_EXERCISE OBJECTIVE_
Give the number of lines below with "text" in them, leaving out anything else.

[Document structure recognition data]
***

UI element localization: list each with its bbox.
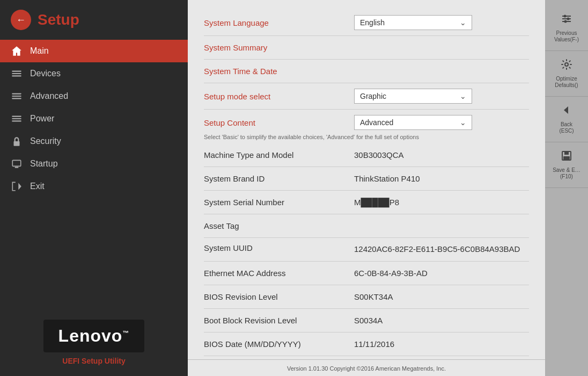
advanced-icon <box>11 90 23 102</box>
system-language-label: System Language <box>204 18 354 27</box>
footer-text: Version 1.01.30 Copyright ©2016 American… <box>287 365 446 372</box>
main-content: System Language English ⌄ System Summary… <box>188 0 545 376</box>
asset-tag-label: Asset Tag <box>204 221 354 230</box>
optimize-defaults-button[interactable]: OptimizeDefaults() <box>545 51 588 97</box>
boot-block-row: Boot Block Revision Level S0034A <box>204 309 529 332</box>
svg-rect-9 <box>14 141 20 146</box>
sliders-icon <box>561 13 572 28</box>
back-button-right[interactable]: Back(ESC) <box>545 97 588 142</box>
system-uuid-value: 12420AC6-82F2-E611-B9C5-6C0B84A93BAD <box>354 243 520 256</box>
system-language-chevron: ⌄ <box>460 18 466 27</box>
setup-content-value: Advanced <box>360 118 393 127</box>
devices-icon <box>11 68 23 79</box>
back-button[interactable]: ← <box>11 10 31 30</box>
ethernet-mac-label: Ethernet MAC Address <box>204 269 354 278</box>
setup-content-section: Setup Content Advanced ⌄ Select 'Basic' … <box>204 110 529 143</box>
bios-date-row: BIOS Date (MM/DD/YYYY) 11/11/2016 <box>204 332 529 356</box>
svg-rect-1 <box>12 73 21 74</box>
svg-rect-11 <box>15 167 19 168</box>
setup-content-dropdown[interactable]: Advanced ⌄ <box>354 115 472 130</box>
system-brand-value: ThinkStation P410 <box>354 174 420 183</box>
uefi-label: UEFI Setup Utility <box>62 357 125 365</box>
svg-rect-2 <box>12 75 21 76</box>
system-serial-row: System Serial Number M█████P8 <box>204 191 529 214</box>
sidebar-item-advanced-label: Advanced <box>30 91 68 101</box>
lock-icon <box>11 135 23 147</box>
nav-menu: Main Devices Advanced <box>0 40 188 309</box>
svg-point-16 <box>567 18 570 20</box>
machine-type-label: Machine Type and Model <box>204 150 354 160</box>
svg-rect-7 <box>12 118 21 119</box>
sidebar-item-security-label: Security <box>30 136 61 146</box>
optimize-defaults-label: OptimizeDefaults() <box>555 76 578 89</box>
sidebar-item-advanced[interactable]: Advanced <box>0 85 188 107</box>
home-icon <box>11 45 23 57</box>
svg-marker-19 <box>564 106 568 114</box>
sidebar-item-devices-label: Devices <box>30 69 61 78</box>
setup-mode-row: Setup mode select Graphic ⌄ <box>204 83 529 110</box>
svg-rect-8 <box>12 120 21 121</box>
lenovo-text: Lenovo™ <box>58 326 130 345</box>
system-serial-value: M█████P8 <box>354 198 399 207</box>
footer-bar: Version 1.01.30 Copyright ©2016 American… <box>188 359 545 376</box>
bios-revision-row: BIOS Revision Level S00KT34A <box>204 285 529 309</box>
save-exit-button[interactable]: Save & E…(F10) <box>545 142 588 188</box>
svg-point-17 <box>564 20 567 23</box>
back-arrow-icon: ← <box>16 15 26 26</box>
sidebar-item-startup-label: Startup <box>30 159 58 169</box>
svg-rect-6 <box>12 116 21 117</box>
system-brand-row: System Brand ID ThinkStation P410 <box>204 167 529 191</box>
svg-rect-10 <box>12 160 20 166</box>
bios-revision-label: BIOS Revision Level <box>204 292 354 301</box>
sidebar-item-security[interactable]: Security <box>0 130 188 153</box>
gear-icon <box>561 59 572 74</box>
machine-type-row: Machine Type and Model 30B3003QCA <box>204 143 529 167</box>
sidebar-item-devices[interactable]: Devices <box>0 62 188 85</box>
sidebar-header: ← Setup <box>0 0 188 40</box>
svg-rect-21 <box>564 151 569 155</box>
system-time-date-row[interactable]: System Time & Date <box>204 60 529 83</box>
right-panel: PreviousValues(F-) OptimizeDefaults() Ba… <box>545 0 588 376</box>
boot-block-value: S0034A <box>354 316 383 325</box>
svg-rect-3 <box>12 93 21 95</box>
sidebar-item-power[interactable]: Power <box>0 107 188 130</box>
lenovo-tm: ™ <box>122 329 129 337</box>
sidebar-item-power-label: Power <box>30 114 54 124</box>
system-summary-label: System Summary <box>204 43 354 52</box>
setup-mode-dropdown[interactable]: Graphic ⌄ <box>354 89 472 104</box>
content-scroll-area[interactable]: System Language English ⌄ System Summary… <box>188 0 545 359</box>
sidebar-item-exit-label: Exit <box>30 182 45 191</box>
system-brand-label: System Brand ID <box>204 174 354 183</box>
power-icon <box>11 113 23 125</box>
save-exit-label: Save & E…(F10) <box>553 167 580 180</box>
sidebar-title: Setup <box>38 11 79 28</box>
ethernet-mac-row: Ethernet MAC Address 6C-0B-84-A9-3B-AD <box>204 262 529 285</box>
setup-mode-chevron: ⌄ <box>460 92 466 100</box>
system-time-date-label: System Time & Date <box>204 67 354 76</box>
system-language-dropdown[interactable]: English ⌄ <box>354 15 472 30</box>
svg-rect-22 <box>563 156 570 160</box>
sidebar-item-exit[interactable]: Exit <box>0 175 188 198</box>
sidebar: ← Setup Main Devices <box>0 0 188 376</box>
back-icon <box>561 104 572 119</box>
bios-revision-value: S00KT34A <box>354 292 393 301</box>
asset-tag-row: Asset Tag <box>204 214 529 238</box>
svg-rect-0 <box>12 71 21 72</box>
system-language-row: System Language English ⌄ <box>204 10 529 36</box>
setup-content-row: Setup Content Advanced ⌄ <box>204 115 529 132</box>
back-label: Back(ESC) <box>559 121 574 134</box>
sidebar-item-main-label: Main <box>30 46 49 56</box>
previous-values-button[interactable]: PreviousValues(F-) <box>545 5 588 51</box>
startup-icon <box>11 158 23 170</box>
bios-date-value: 11/11/2016 <box>354 339 394 349</box>
setup-mode-label: Setup mode select <box>204 92 354 101</box>
sidebar-item-startup[interactable]: Startup <box>0 153 188 175</box>
system-uuid-row: System UUID 12420AC6-82F2-E611-B9C5-6C0B… <box>204 238 529 262</box>
system-summary-row[interactable]: System Summary <box>204 36 529 60</box>
sidebar-item-main[interactable]: Main <box>0 40 188 62</box>
svg-point-18 <box>565 63 568 66</box>
setup-content-chevron: ⌄ <box>460 118 466 127</box>
bios-date-label: BIOS Date (MM/DD/YYYY) <box>204 339 354 349</box>
lenovo-wordmark: Lenovo <box>58 326 123 345</box>
exit-icon <box>11 180 23 192</box>
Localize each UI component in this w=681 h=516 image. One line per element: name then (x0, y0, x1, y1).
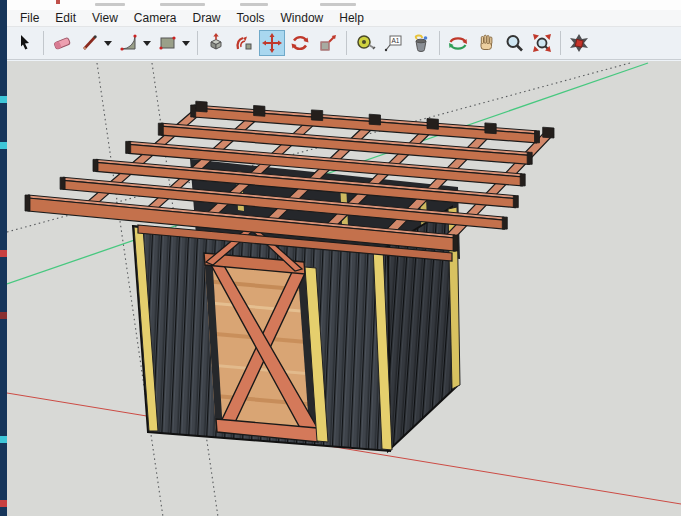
tape-measure-icon (354, 32, 376, 54)
model-canvas (7, 61, 681, 516)
menu-bar: File Edit View Camera Draw Tools Window … (7, 10, 681, 27)
push-pull-icon (205, 32, 227, 54)
rectangle-tool-dropdown[interactable] (182, 41, 190, 46)
titlebar-mark (320, 3, 356, 6)
menu-tools[interactable]: Tools (229, 10, 273, 27)
line-tool-button[interactable] (77, 30, 103, 56)
titlebar-remnant (0, 0, 681, 10)
menu-draw[interactable]: Draw (185, 10, 229, 27)
menu-edit[interactable]: Edit (47, 10, 84, 27)
menu-camera[interactable]: Camera (126, 10, 185, 27)
sketchup-window: File Edit View Camera Draw Tools Window … (0, 0, 681, 516)
toolbar-separator (439, 31, 440, 55)
rectangle-icon (157, 32, 179, 54)
edge-tick (0, 96, 7, 103)
shed-model (25, 101, 554, 451)
viewport-3d[interactable] (7, 60, 681, 516)
menu-file[interactable]: File (12, 10, 47, 27)
push-pull-tool-button[interactable] (203, 30, 229, 56)
move-tool-button[interactable] (259, 30, 285, 56)
line-tool-dropdown[interactable] (104, 41, 112, 46)
scale-tool-button[interactable] (315, 30, 341, 56)
titlebar-logo-fragment (56, 0, 60, 4)
arc-tool-button[interactable] (116, 30, 142, 56)
pan-hand-icon (475, 32, 497, 54)
paint-bucket-tool-button[interactable] (408, 30, 434, 56)
eraser-icon (51, 32, 73, 54)
pan-tool-button[interactable] (473, 30, 499, 56)
pencil-icon (79, 32, 101, 54)
text-icon: A1 (382, 32, 404, 54)
text-tool-button[interactable]: A1 (380, 30, 406, 56)
rotate-tool-button[interactable] (287, 30, 313, 56)
select-icon (14, 32, 36, 54)
background-window-edge (0, 0, 7, 516)
menu-help[interactable]: Help (331, 10, 372, 27)
edge-tick (0, 142, 7, 149)
paint-bucket-icon (410, 32, 432, 54)
plugin-tool-button[interactable] (566, 30, 592, 56)
zoom-tool-button[interactable] (501, 30, 527, 56)
zoom-icon (503, 32, 525, 54)
move-icon (261, 32, 283, 54)
toolbar: A1 (7, 27, 681, 60)
roof-frame (25, 101, 554, 251)
scale-icon (317, 32, 339, 54)
arc-icon (118, 32, 140, 54)
rectangle-tool-button[interactable] (155, 30, 181, 56)
toolbar-separator (197, 31, 198, 55)
edge-tick (0, 436, 7, 443)
edge-tick (0, 312, 7, 319)
follow-me-tool-button[interactable] (231, 30, 257, 56)
zoom-extents-tool-button[interactable] (529, 30, 555, 56)
toolbar-separator (560, 31, 561, 55)
menu-view[interactable]: View (84, 10, 126, 27)
toolbar-separator (346, 31, 347, 55)
tape-measure-tool-button[interactable] (352, 30, 378, 56)
select-tool-button[interactable] (12, 30, 38, 56)
svg-text:A1: A1 (392, 37, 400, 44)
titlebar-mark (95, 3, 125, 6)
orbit-tool-button[interactable] (445, 30, 471, 56)
orbit-icon (447, 32, 469, 54)
arc-tool-dropdown[interactable] (143, 41, 151, 46)
titlebar-mark (240, 3, 268, 6)
rotate-icon (289, 32, 311, 54)
plugin-icon (568, 32, 590, 54)
titlebar-mark (160, 3, 205, 6)
edge-tick (0, 250, 7, 257)
menu-window[interactable]: Window (273, 10, 332, 27)
edge-tick (0, 500, 7, 507)
eraser-tool-button[interactable] (49, 30, 75, 56)
zoom-extents-icon (531, 32, 553, 54)
toolbar-separator (43, 31, 44, 55)
follow-me-icon (233, 32, 255, 54)
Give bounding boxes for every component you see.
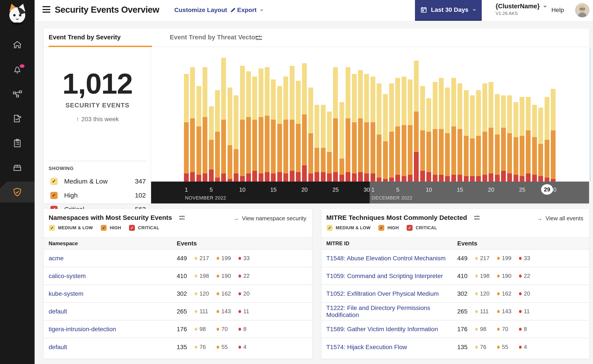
sidebar-item-workloads[interactable] xyxy=(0,157,35,178)
stacked-bar-Nov-28[interactable] xyxy=(352,74,357,182)
stacked-bar-Nov-24[interactable] xyxy=(327,111,332,182)
calico-cat-logo[interactable] xyxy=(6,2,29,26)
stacked-bar-Nov-4[interactable] xyxy=(203,67,207,182)
row-name-link[interactable]: T1222: File and Directory Permissions Mo… xyxy=(326,305,430,318)
sidebar-item-home[interactable] xyxy=(0,34,35,55)
sidebar-item-threat-defense[interactable] xyxy=(0,182,35,202)
stacked-bar-Dec-8[interactable] xyxy=(414,61,419,182)
checkbox-checked-icon[interactable]: ✓ xyxy=(101,225,107,231)
row-name-link[interactable]: kube-system xyxy=(49,290,83,297)
row-name-link[interactable]: default xyxy=(49,344,67,351)
stacked-bar-Nov-26[interactable] xyxy=(340,102,344,182)
row-name-link[interactable]: T1574: Hijack Execution Flow xyxy=(326,344,407,351)
filter-critical[interactable]: ✓CRITICAL xyxy=(129,225,159,231)
stacked-bar-Dec-27[interactable] xyxy=(532,105,537,182)
stacked-bar-Nov-17[interactable] xyxy=(283,77,288,182)
stacked-bar-Nov-18[interactable] xyxy=(290,66,294,182)
stacked-bar-Nov-22[interactable] xyxy=(314,105,319,182)
stacked-bar-Dec-7[interactable] xyxy=(408,79,413,182)
stacked-bar-Nov-29[interactable] xyxy=(358,70,363,182)
stacked-bar-Nov-19[interactable] xyxy=(296,81,301,182)
filter-high[interactable]: ✓HIGH xyxy=(378,225,399,231)
severity-toggle-high[interactable]: ✓High102 xyxy=(50,188,148,202)
stacked-bar-Nov-15[interactable] xyxy=(271,79,276,182)
stacked-bar-Dec-23[interactable] xyxy=(507,95,512,182)
tab-event-trend-by-severity[interactable]: Event Trend by Severity xyxy=(49,34,121,41)
stacked-bar-Dec-21[interactable] xyxy=(495,94,500,182)
stacked-bar-Dec-20[interactable] xyxy=(489,82,493,182)
export-button[interactable]: Export xyxy=(237,6,264,13)
sidebar-item-reports[interactable] xyxy=(0,108,35,129)
severity-toggle-medium[interactable]: ✓Medium & Low347 xyxy=(50,174,148,188)
checkbox-checked-icon[interactable]: ✓ xyxy=(49,225,55,231)
stacked-bar-Dec-12[interactable] xyxy=(439,78,444,182)
checkbox-checked-icon[interactable]: ✓ xyxy=(129,225,135,231)
row-name-link[interactable]: default xyxy=(49,308,67,315)
help-link[interactable]: Help xyxy=(551,6,564,13)
sidebar-item-alerts[interactable] xyxy=(0,59,35,80)
filter-sliders-icon[interactable] xyxy=(255,34,263,42)
filter-critical[interactable]: ✓CRITICAL xyxy=(407,225,437,231)
stacked-bar-Dec-28[interactable] xyxy=(538,108,543,182)
stacked-bar-Dec-14[interactable] xyxy=(451,78,456,182)
stacked-bar-Dec-3[interactable] xyxy=(383,94,388,182)
stacked-bar-Nov-23[interactable] xyxy=(321,105,326,182)
stacked-bar-Nov-9[interactable] xyxy=(234,95,239,182)
view-namespace-security-link[interactable]: →View namespace security xyxy=(233,215,306,222)
row-name-link[interactable]: T1059: Command and Scripting Interpreter xyxy=(326,273,443,279)
stacked-bar-Dec-2[interactable] xyxy=(377,83,381,182)
stacked-bar-Dec-26[interactable] xyxy=(526,97,531,182)
row-name-link[interactable]: calico-system xyxy=(49,273,86,279)
filter-medium[interactable]: ✓MEDIUM & LOW xyxy=(327,225,371,231)
row-name-link[interactable]: T1589: Gather Victim Identity Informatio… xyxy=(326,326,438,332)
stacked-bar-Nov-3[interactable] xyxy=(196,86,201,182)
stacked-bar-Dec-5[interactable] xyxy=(395,78,400,182)
checkbox-checked-icon[interactable]: ✓ xyxy=(327,225,333,231)
stacked-bar-Dec-22[interactable] xyxy=(501,95,506,182)
tab-event-trend-by-threat-vector[interactable]: Event Trend by Threat Vector xyxy=(170,34,258,41)
stacked-bar-Nov-12[interactable] xyxy=(252,77,257,182)
customize-layout-link[interactable]: Customize Layout xyxy=(174,6,236,13)
stacked-bar-Nov-21[interactable] xyxy=(308,87,313,182)
filter-medium[interactable]: ✓MEDIUM & LOW xyxy=(49,225,93,231)
stacked-bar-Dec-17[interactable] xyxy=(470,95,475,182)
checkbox-checked-icon[interactable]: ✓ xyxy=(378,225,384,231)
row-name-link[interactable]: T1548: Abuse Elevation Control Mechanism xyxy=(326,255,446,262)
checkbox-checked-icon[interactable]: ✓ xyxy=(50,192,58,199)
stacked-bar-Nov-2[interactable] xyxy=(190,67,195,182)
filter-sliders-icon[interactable] xyxy=(473,214,481,221)
stacked-bar-Nov-25[interactable] xyxy=(333,67,338,182)
stacked-bar-Nov-8[interactable] xyxy=(227,87,232,182)
row-name-link[interactable]: tigera-intrusion-detection xyxy=(49,326,116,332)
stacked-bar-Dec-19[interactable] xyxy=(482,83,487,182)
stacked-bar-Nov-6[interactable] xyxy=(215,90,220,182)
view-all-events-link[interactable]: →View all events xyxy=(537,215,583,222)
stacked-bar-Dec-10[interactable] xyxy=(426,98,431,182)
checkbox-checked-icon[interactable]: ✓ xyxy=(407,225,413,231)
stacked-bar-Dec-9[interactable] xyxy=(420,86,425,182)
row-name-link[interactable]: acme xyxy=(49,255,64,262)
stacked-bar-Dec-1[interactable] xyxy=(371,77,375,182)
user-avatar[interactable] xyxy=(575,3,589,18)
stacked-bar-Nov-30[interactable] xyxy=(364,74,369,182)
stacked-bar-Dec-6[interactable] xyxy=(402,77,406,182)
stacked-bar-Nov-13[interactable] xyxy=(259,68,263,182)
stacked-bar-Nov-27[interactable] xyxy=(346,67,350,182)
filter-sliders-icon[interactable] xyxy=(178,214,186,221)
stacked-bar-Dec-24[interactable] xyxy=(513,102,518,182)
stacked-bar-Nov-5[interactable] xyxy=(209,106,214,182)
sidebar-item-service-graph[interactable] xyxy=(0,84,35,104)
row-name-link[interactable]: T1052: Exfiltration Over Physical Medium xyxy=(326,290,439,297)
hamburger-menu-button[interactable] xyxy=(42,6,50,13)
checkbox-checked-icon[interactable]: ✓ xyxy=(50,178,58,185)
stacked-bar-Nov-20[interactable] xyxy=(302,63,307,182)
stacked-bar-Dec-11[interactable] xyxy=(433,82,438,182)
date-range-button[interactable]: Last 30 Days xyxy=(415,0,482,21)
stacked-bar-Nov-11[interactable] xyxy=(246,71,251,182)
stacked-bar-Dec-15[interactable] xyxy=(457,83,462,182)
sidebar-item-compliance[interactable] xyxy=(0,133,35,154)
stacked-bar-Dec-29[interactable] xyxy=(545,97,549,182)
stacked-bar-Dec-13[interactable] xyxy=(445,87,450,182)
stacked-bar-Dec-30[interactable] xyxy=(551,89,556,182)
stacked-bar-Dec-4[interactable] xyxy=(389,83,394,182)
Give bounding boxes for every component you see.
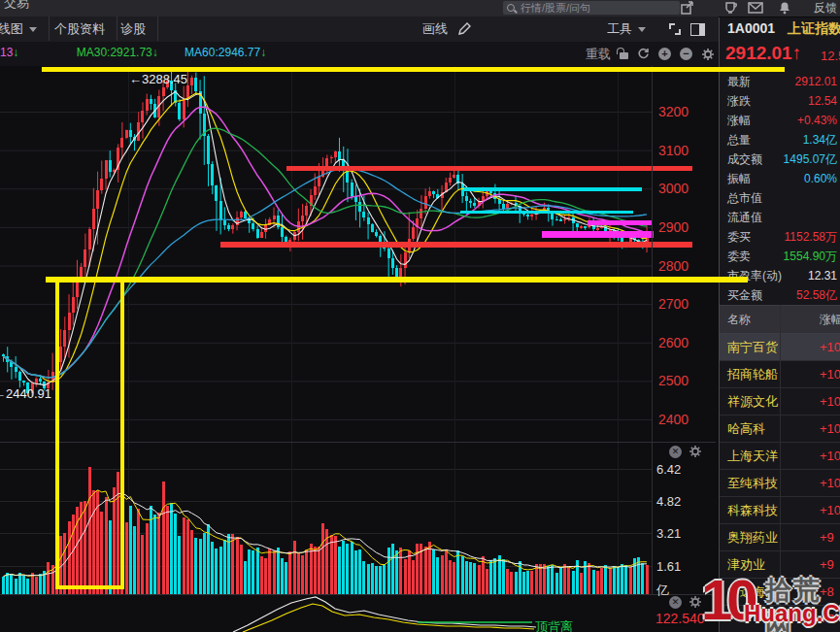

***

_WRITTEN REPLY_
5